**Provided records:**
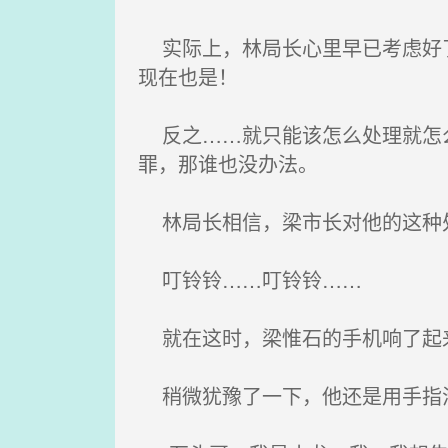
实际上，林局长心里早已考虑好了
现在也是！
反之……就只能该怎么处理就怎么
罪，那谁也没办法。
林局长相信，梁市长对他的这种
叮铃铃……叮铃铃……
就在这时，梁惟石的手机响了起来
稍微犹豫了一下，他还是用手指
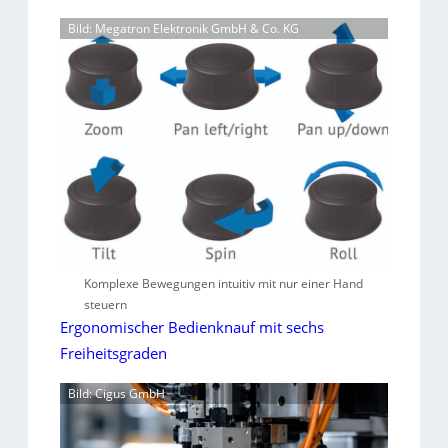
Bild: Megatron Elektronik GmbH & Co. KG
Komplexe Bewegungen intuitiv mit nur einer Hand
steuern
Ergonomischer Bedienknauf mit sechs
Freiheitsgraden
Bild: Cigus GmbH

**Work instruction:** When repeating the entries, leave out every picture and keep the rest exact.

**Written answer:**
实际上，林局长心里早已考虑好了
现在也是！
反之……就只能该怎么处理就怎么
罪，那谁也没办法。
林局长相信，梁市长对他的这种
叮铃铃……叮铃铃……
就在这时，梁惟石的手机响了起来
稍微犹豫了一下，他还是用手指
Bild: Megatron Elektronik GmbH & Co. KG
Komplexe Bewegungen intuitiv mit nur einer Hand
steuern
Ergonomischer Bedienknauf mit sechs
Freiheitsgraden
Bild: Cigus GmbH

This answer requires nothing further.